Subsequently, the Corps hired the public relations firm, Outreach Process Partners (OPP) to assist them with media relations. An Associated Press story suggests the Corps’ contract with OPP has a value of $5.2 million.
As part of the PR firm’s own business development efforts, it published a description of its work for the Corps. In this description, the PR firm claimed that it “fosters strategic relationships with media outlets that result in more accurate and balanced stories.”
OPP then claimed that “OPP’s media support has been a fundamental part of the transition from typically negative news coverage to more neutral and positive news coverage.
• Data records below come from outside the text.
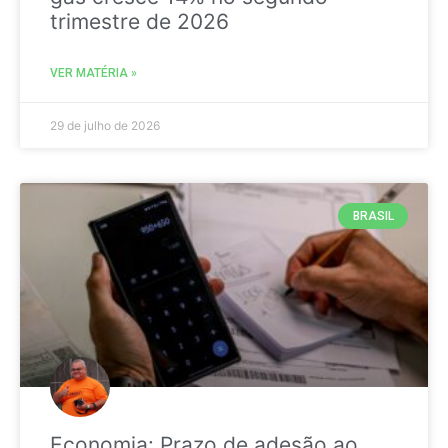
trimestre de 2026
VER MATÉRIA »
29 de julho de 2026
BRASIL
Economia: Prazo de adesão ao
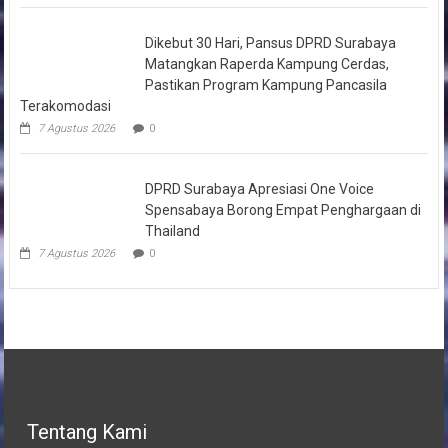
Dikebut 30 Hari, Pansus DPRD Surabaya
Matangkan Raperda Kampung Cerdas,
Pastikan Program Kampung Pancasila
Terakomodasi
7 Agustus 2026
0
DPRD Surabaya Apresiasi One Voice
Spensabaya Borong Empat Penghargaan di
Thailand
7 Agustus 2026
0
Tentang Kami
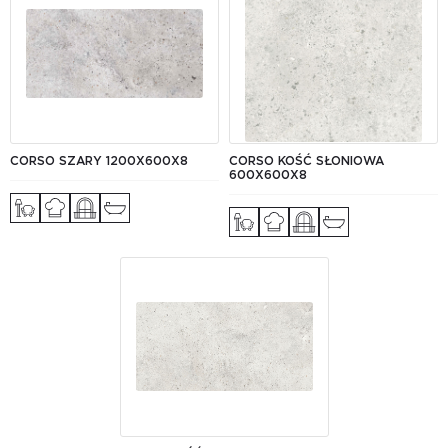
CORSO SZARY 1200Х600Х8
CORSO KOŚĆ SŁONIOWA
600X600X8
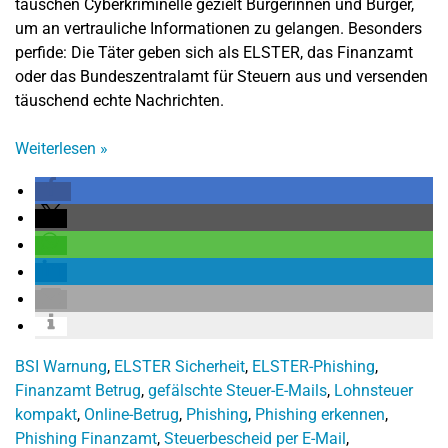
täuschen Cyberkriminelle gezielt Bürgerinnen und Bürger,
um an vertrauliche Informationen zu gelangen. Besonders
perfide: Die Täter geben sich als ELSTER, das Finanzamt
oder das Bundeszentralamt für Steuern aus und versenden
täuschend echte Nachrichten.
Weiterlesen
»
BSI Warnung
,
ELSTER Sicherheit
,
ELSTER-Phishing
,
Finanzamt Betrug
,
gefälschte Steuer-E-Mails
,
Lohnsteuer
kompakt
,
Online-Betrug
,
Phishing
,
Phishing erkennen
,
Phishing Finanzamt
,
Steuerbescheid per E-Mail
,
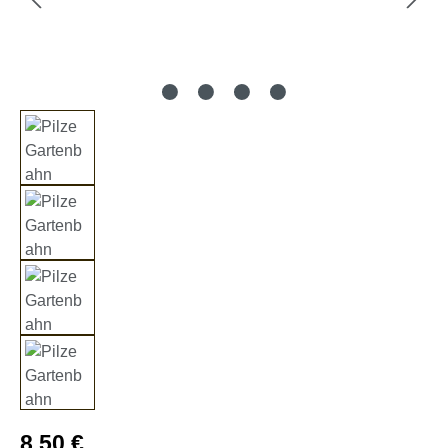
Regulärer Preis:
8,50 €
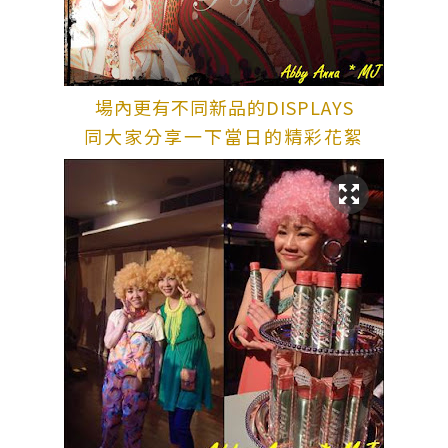
場內更有不同新品的DISPLAYS
同大家分享一下當日的精彩花絮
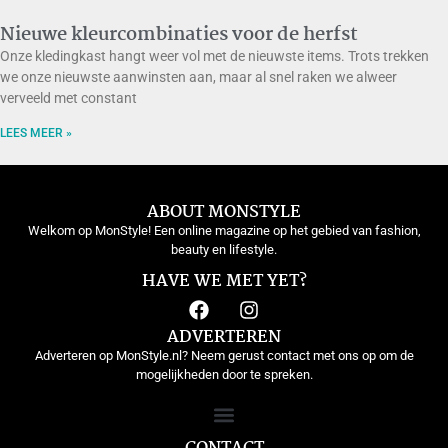
Nieuwe kleurcombinaties voor de herfst
Onze kledingkast hangt weer vol met de nieuwste items. Trots trekken
we onze nieuwste aanwinsten aan, maar al snel raken we alweer
verveeld met constant
LEES MEER »
ABOUT MONSTYLE
Welkom op MonStyle! Een online magazine op het gebied van fashion,
beauty en lifestyle.
HAVE WE MET YET?
ADVERTEREN
Adverteren op MonStyle.nl? Neem gerust contact met ons op om de
mogelijkheden door te spreken.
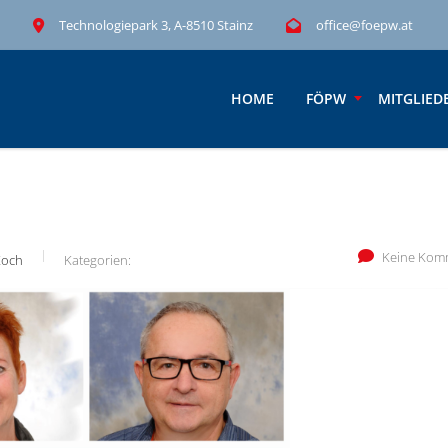
Technologiepark 3, A-8510 Stainz
office@foepw.at
HOME
FÖPW
MITGLIED
Keine Kom
Koch
Kategorien:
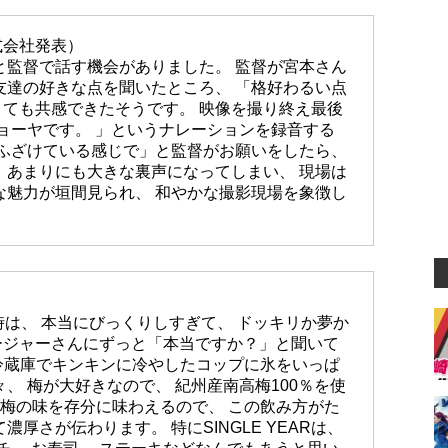
式会社発表）
と監督で話す機会がありました。 監督が宮本さん
友達の好きな点を聞いたところ、 「格好わるい点
ても共感できたそうです。 映像を撮り終え最後
チョーヤです。 」というナレーションを録音する
くふざけている感じで」と監督がお願いをしたら、
 あまりにも大きな裏声になってしまい、 現場は
な魅力が垣間見られ、 和やかな撮影現場を象徴し
た時は、 本当にびっくりしすぎて、 ドッキリか夢か
ージャーさんにずっと「本当ですか？」と聞いて
」を冷蔵庫でキンキンに冷やしたコップに氷をいっぱ
、 梅が大好きなので、 紀州産南高梅100％を使
、 梅の味を存分に味わえるので、 この飲み方がた
厚さが伝わります。 特にSINGLE YEARは、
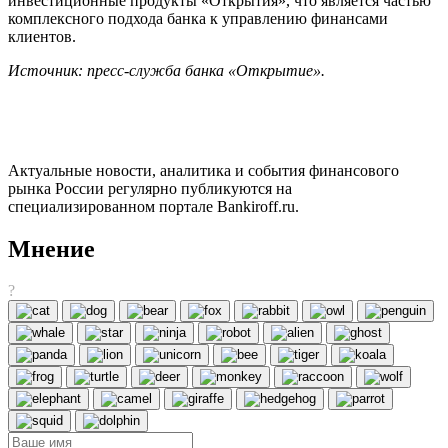
инвестиционные продукты «Открытия», что является частью
комплексного подхода банка к управлению финансами
клиентов.
Источник: пресс-служба банка «Открытие».
Актуальные новости, аналитика и события финансового
рынка России регулярно публикуются на
специализированном портале Bankiroff.ru.
Мнение
?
They then included a graphic showing how many negative news stories about the Corps had appeared before their efforts and how few appeared after they began helping the Corps.
Sandy Rosenthal and Levees.org publicly criticized the PR contract as wasteful spending. Rosenthal and Levees.org have frequently criticized the Corps since Hurricane Katrina.
The Corps has responded that OPP was not hired to engage in news spin and OPP quickly changed their web site to remove the claims of changing the news coverage from negative to positive.
The controversy has been covered by various media outlets including the Huffington Post’s article entitled, Army Corps of Engineers in New Orleans: Buying Advice or Spin? Other news accounts include articles from CBS News and the Associated Press.
Whenever someone is speaking to me about public policy and they claim to be “giving me the straight information” without “news spin” and they use words like “fair,” “accurate,” or ”balanced” to describe their news accounts, I generally conclude that the speaker is trying to spin me like a top. Some other phrases that put me on guard are “telling it like it is” and ”common sense” accounts of things. In my opinion, all of these are code words for someone about to try to persuade the listener to see the world as they do. The training and formulation that goes into these efforts is what public relations firms do.
I guess the Corps figured if they were going to try to persuade the public to see events as they saw them that they needed $5.2 million worth of training and advice on how to do that. Admittedly, law firms including my own and their private clients seek training and advice from public relations firms all of the time. Of course, they are not generally spending taxpayer dollars. Apparently, however, the Corps is not prohibited from hiring a public relations firm to help it and in this case the Corps did hire such a firm to much apparent success according to OPP’s news story graphic (at least until now).
Thank you, Erich for blogging on this, what we feel, is an important distinction. That this is taxpayer money and an awful lot of it.
While being interviewed by CBS, the reporter told me Levees.org had “asked some good questions and raised some valid points,” and that was why this story received the attention of CBS National News.